** Work request **
Your answer should consist only of the lines below from the one with "Донные клапаны" through the one with "Смесители для душа (без излива)", copied exactly.

** Data records **
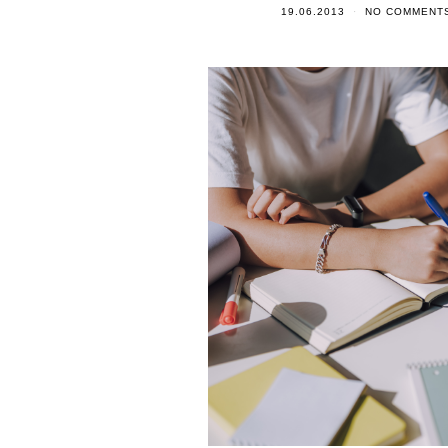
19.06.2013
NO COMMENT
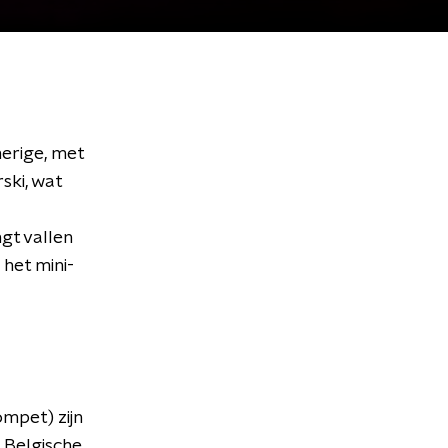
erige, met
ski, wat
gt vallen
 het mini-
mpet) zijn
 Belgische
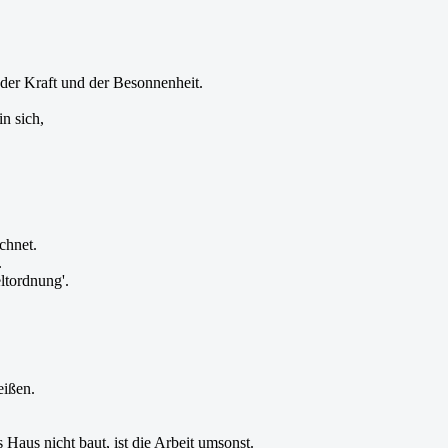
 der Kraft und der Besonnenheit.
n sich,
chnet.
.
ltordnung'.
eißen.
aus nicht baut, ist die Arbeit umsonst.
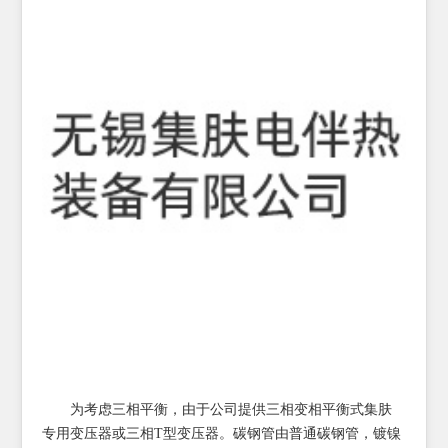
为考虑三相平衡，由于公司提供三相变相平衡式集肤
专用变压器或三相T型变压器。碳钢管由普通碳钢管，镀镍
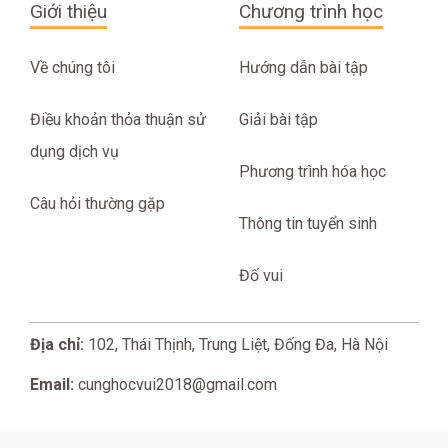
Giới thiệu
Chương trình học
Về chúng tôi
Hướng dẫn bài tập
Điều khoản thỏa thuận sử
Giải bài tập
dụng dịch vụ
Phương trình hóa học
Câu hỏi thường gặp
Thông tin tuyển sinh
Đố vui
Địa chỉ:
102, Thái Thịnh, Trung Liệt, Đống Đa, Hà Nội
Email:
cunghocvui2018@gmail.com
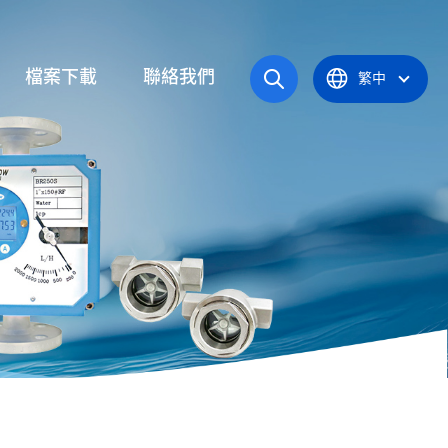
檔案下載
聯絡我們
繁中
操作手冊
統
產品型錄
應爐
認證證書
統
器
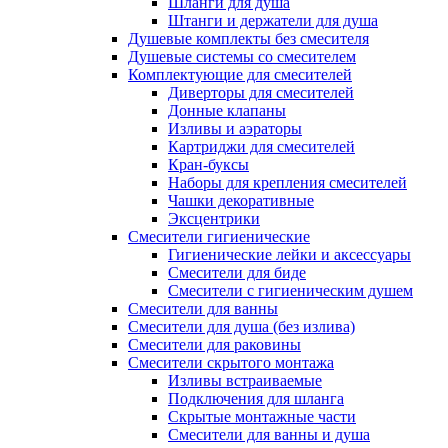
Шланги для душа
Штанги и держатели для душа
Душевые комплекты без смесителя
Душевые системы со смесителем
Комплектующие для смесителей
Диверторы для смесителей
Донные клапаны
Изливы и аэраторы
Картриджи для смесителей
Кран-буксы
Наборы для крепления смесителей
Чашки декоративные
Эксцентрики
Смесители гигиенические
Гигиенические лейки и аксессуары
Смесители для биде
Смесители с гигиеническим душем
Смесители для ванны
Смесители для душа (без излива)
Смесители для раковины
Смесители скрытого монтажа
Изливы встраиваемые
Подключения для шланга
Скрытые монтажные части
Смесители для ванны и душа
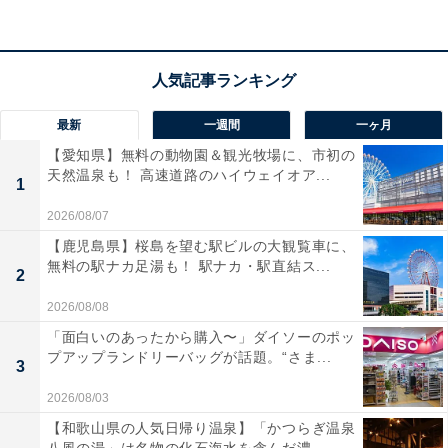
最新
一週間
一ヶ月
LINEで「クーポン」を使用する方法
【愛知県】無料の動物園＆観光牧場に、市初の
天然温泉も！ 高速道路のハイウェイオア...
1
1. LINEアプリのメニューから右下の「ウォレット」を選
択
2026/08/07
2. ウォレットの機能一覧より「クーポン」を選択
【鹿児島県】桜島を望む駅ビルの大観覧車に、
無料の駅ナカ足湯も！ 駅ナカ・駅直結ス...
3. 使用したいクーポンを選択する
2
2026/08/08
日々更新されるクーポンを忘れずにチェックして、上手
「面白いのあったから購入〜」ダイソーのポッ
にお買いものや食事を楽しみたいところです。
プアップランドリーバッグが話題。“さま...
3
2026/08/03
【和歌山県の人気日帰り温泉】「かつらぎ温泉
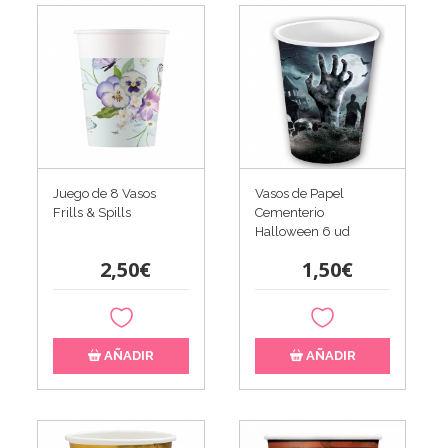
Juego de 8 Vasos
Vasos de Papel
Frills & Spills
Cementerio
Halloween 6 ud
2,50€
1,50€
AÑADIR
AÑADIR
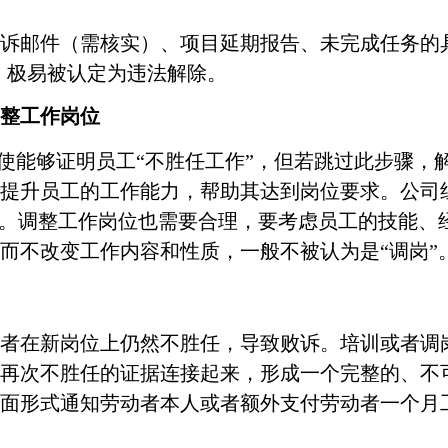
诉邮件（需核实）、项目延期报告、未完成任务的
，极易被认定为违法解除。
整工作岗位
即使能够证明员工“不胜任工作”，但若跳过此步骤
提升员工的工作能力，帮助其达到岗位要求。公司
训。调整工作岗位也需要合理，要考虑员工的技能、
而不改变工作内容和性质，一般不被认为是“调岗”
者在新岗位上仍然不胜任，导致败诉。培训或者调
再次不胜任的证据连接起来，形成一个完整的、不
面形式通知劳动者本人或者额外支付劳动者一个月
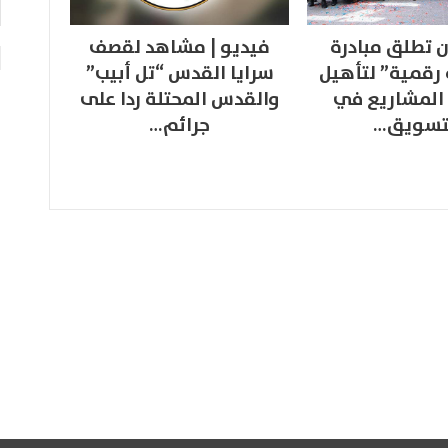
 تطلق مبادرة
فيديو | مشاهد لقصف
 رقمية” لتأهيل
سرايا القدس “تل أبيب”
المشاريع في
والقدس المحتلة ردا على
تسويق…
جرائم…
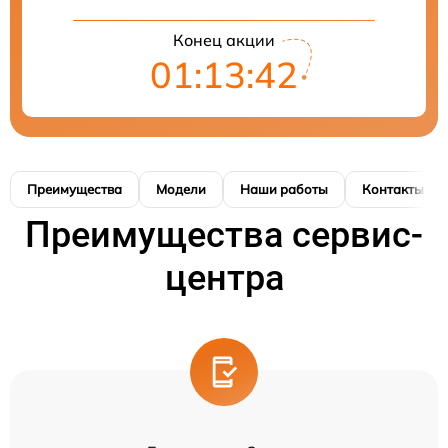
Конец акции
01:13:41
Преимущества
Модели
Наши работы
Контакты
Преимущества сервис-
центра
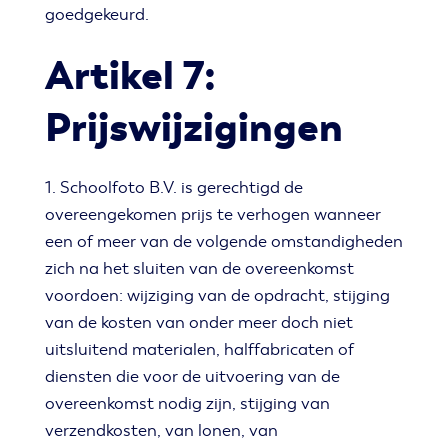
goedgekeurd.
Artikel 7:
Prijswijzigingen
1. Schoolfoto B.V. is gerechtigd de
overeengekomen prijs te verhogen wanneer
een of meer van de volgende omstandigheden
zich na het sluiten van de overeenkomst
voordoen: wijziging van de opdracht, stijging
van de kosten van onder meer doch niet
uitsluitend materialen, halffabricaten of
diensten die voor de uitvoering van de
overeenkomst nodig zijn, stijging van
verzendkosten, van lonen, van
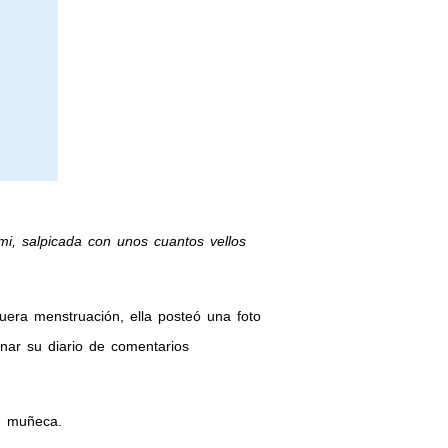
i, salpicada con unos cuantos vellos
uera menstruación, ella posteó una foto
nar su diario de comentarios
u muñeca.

--

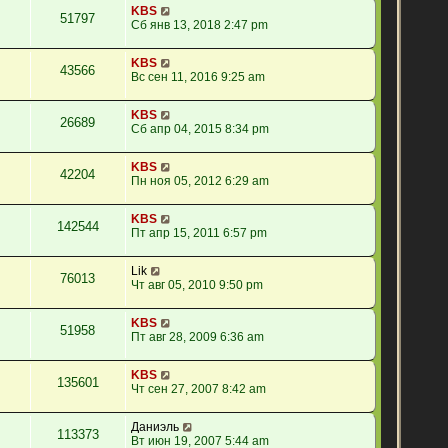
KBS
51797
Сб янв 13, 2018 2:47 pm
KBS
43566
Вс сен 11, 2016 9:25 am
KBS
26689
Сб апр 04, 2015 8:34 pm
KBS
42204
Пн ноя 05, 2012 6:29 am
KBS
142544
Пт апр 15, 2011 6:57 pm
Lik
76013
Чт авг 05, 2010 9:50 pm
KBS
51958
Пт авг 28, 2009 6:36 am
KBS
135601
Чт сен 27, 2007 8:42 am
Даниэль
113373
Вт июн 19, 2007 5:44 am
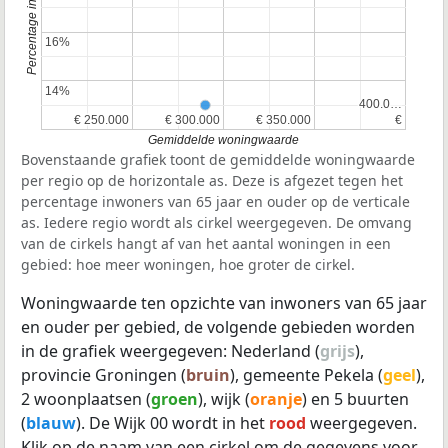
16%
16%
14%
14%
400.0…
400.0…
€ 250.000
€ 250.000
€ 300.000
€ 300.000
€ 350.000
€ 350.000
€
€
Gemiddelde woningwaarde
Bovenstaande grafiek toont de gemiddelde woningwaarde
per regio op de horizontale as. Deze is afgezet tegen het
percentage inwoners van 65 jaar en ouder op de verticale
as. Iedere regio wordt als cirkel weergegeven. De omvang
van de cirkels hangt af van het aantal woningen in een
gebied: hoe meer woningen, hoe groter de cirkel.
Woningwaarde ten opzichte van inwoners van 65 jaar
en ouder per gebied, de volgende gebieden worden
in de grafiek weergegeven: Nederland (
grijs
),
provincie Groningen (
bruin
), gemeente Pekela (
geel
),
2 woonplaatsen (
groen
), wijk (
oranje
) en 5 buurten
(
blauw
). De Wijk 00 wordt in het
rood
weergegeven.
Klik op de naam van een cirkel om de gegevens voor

--

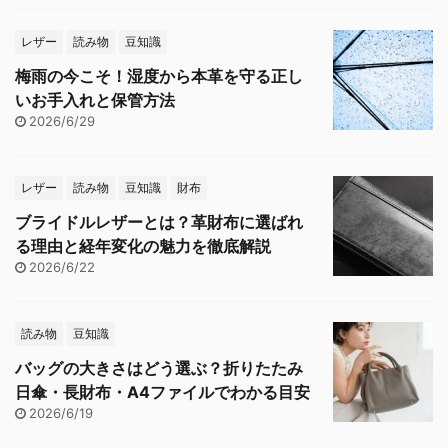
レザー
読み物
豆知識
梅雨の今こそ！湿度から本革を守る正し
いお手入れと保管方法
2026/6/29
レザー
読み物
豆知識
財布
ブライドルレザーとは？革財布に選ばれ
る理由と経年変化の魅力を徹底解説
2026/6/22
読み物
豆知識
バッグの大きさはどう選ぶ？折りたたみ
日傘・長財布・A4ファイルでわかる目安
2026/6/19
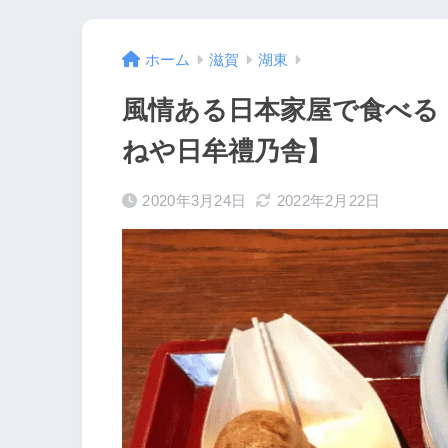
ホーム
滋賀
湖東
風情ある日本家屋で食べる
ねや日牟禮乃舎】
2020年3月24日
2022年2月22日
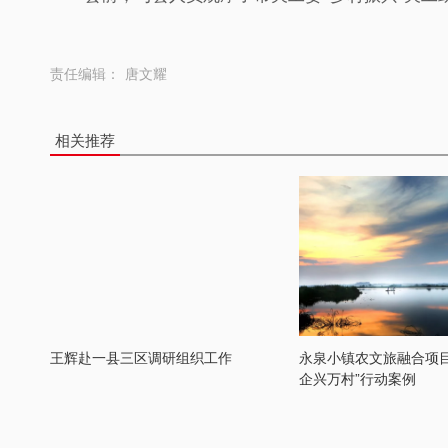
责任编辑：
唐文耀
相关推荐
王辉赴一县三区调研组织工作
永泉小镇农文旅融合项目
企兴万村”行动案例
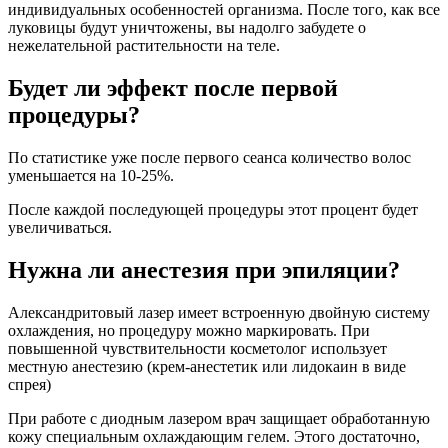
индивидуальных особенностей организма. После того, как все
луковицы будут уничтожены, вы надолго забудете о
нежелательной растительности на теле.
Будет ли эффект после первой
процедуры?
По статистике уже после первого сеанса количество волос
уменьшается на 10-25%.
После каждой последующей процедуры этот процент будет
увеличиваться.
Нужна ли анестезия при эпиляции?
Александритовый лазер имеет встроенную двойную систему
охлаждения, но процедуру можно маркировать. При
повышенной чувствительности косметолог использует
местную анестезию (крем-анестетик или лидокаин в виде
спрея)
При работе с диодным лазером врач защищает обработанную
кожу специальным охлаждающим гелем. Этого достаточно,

** Result of the task **
Донные клапаны
Изливы и аэраторы
Картриджи для смесителей
Кран-буксы
Наборы для крепления смесителей
Чашки декоративные
Эксцентрики
Смесители гигиенические
Гигиенические лейки и аксессуары
Смесители для биде
Смесители с гигиеническим душем
Смесители для ванны
Смесители для душа (без излива)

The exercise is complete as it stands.